The industrial benefit to the UK of the F-35 was discussed when the Defence Secretary got to see what it is like to fly and land the jet in a simulator.
According to the MoD in a press release:
“The global F-35 programme will support 20,000 UK jobs over the 30 year production period and already the programme has generated over £9 billon for UK industry. The cockpit demonstrator gave the Defence Secretary a feel for flying the new state-of-the-art stealth aircraft, allowing him to practice landing and taking off from the new aircraft carrier HMS Queen Elizabeth.
The Defence Secretary was guided through the flight by Squadron Leader Andy Edgell and Lieutenant Commander Adam Hogg, two of the UK’s F-35 pilots putting the aircraft through its paces over in the United States. Alongside its short take-off and vertical landing capability, the F-35Bs unique combination of stealth, cutting-edge radar, sensor technology, and electronic warfare systems provide world-beating capability of a fifth-generation fighter.”
After flying the jet demonstrator, Defence Secretary Gavin Williamson said:
“Today demonstrates that we are investing in our brave Armed Forces by making sure they have the very best equipment, securing tens of thousands of British manufacturing and engineering jobs, and ensuring Britain will always play a leading role in making the world a safer place.
These pioneering stealth jets will protect British lives as we face intensifying and evolving threats at home and abroad.
The F-35 is the most advanced and dynamic fighter aircraft in our history, and will defend this country from terrorists, collect crucial intelligence, and safeguard our national interests from those who seek to do us harm.”
During his visit to the cockpit demonstrator, the Defence Secretary also met with representatives from some of the 500 UK companies who are in the F-35 supply chain. UK industry will provide approximately 15% of each F-35 to be built and, with more than 3,000 aircraft projected, the programme will support 20,000 UK jobs over the 30 year production phase say the MoD.
Lockheed Martin UK Chief Executive Peter Ruddock said:
“To date, the F-35 programme has generated $12.9 billion (pounds figure) in contracts for British suppliers and that investment will grow as we ramp up towards full rate production.
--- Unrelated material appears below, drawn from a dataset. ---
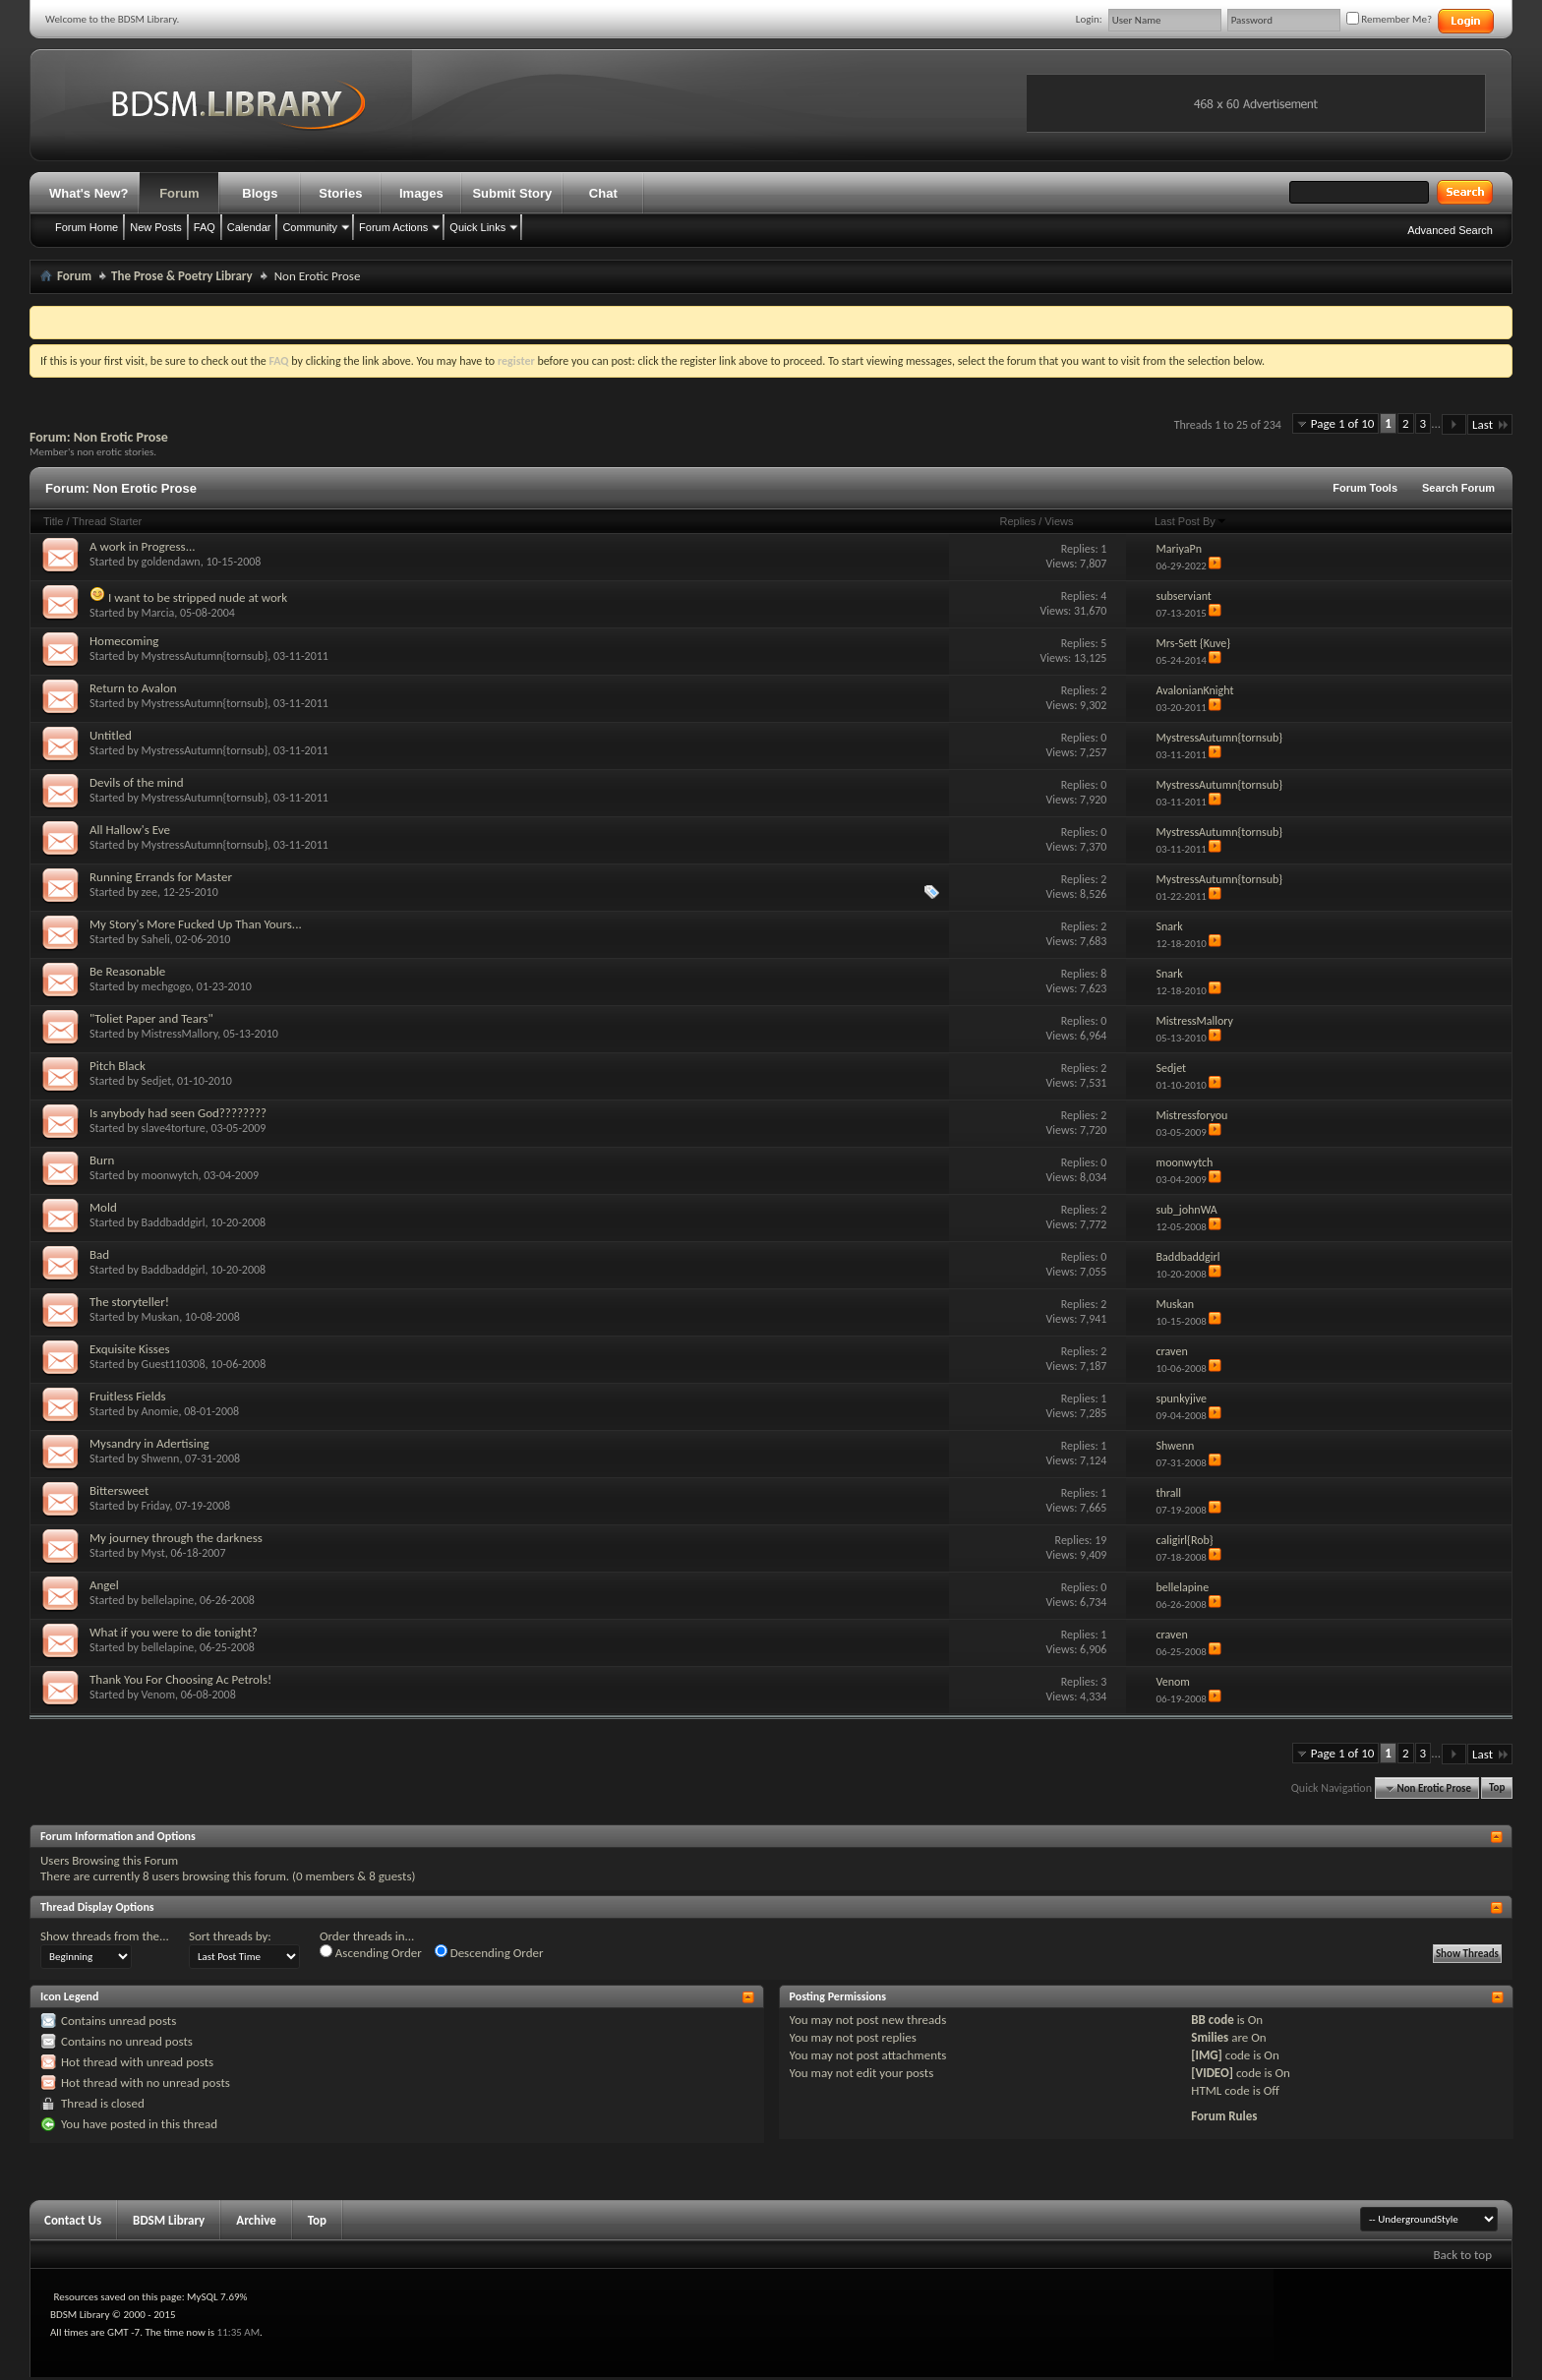  I want to click on "Toliet Paper and Tears", so click(151, 1018).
The F-35 will provide the UK Armed Forces with a game-changing capability that will allow the Royal Navy and Royal Air Force to project power around the world for decades to come.”
Operated jointly by the Royal Navy and Royal Air Force, the F-35 Lightning jets will fly from both land bases and the UK’s new aircraft carriers. The programme is on target to achieve Initial Operating Capability (IOC) by December 2018, meaning that UK F-35s will be able to operate from land bases from this point.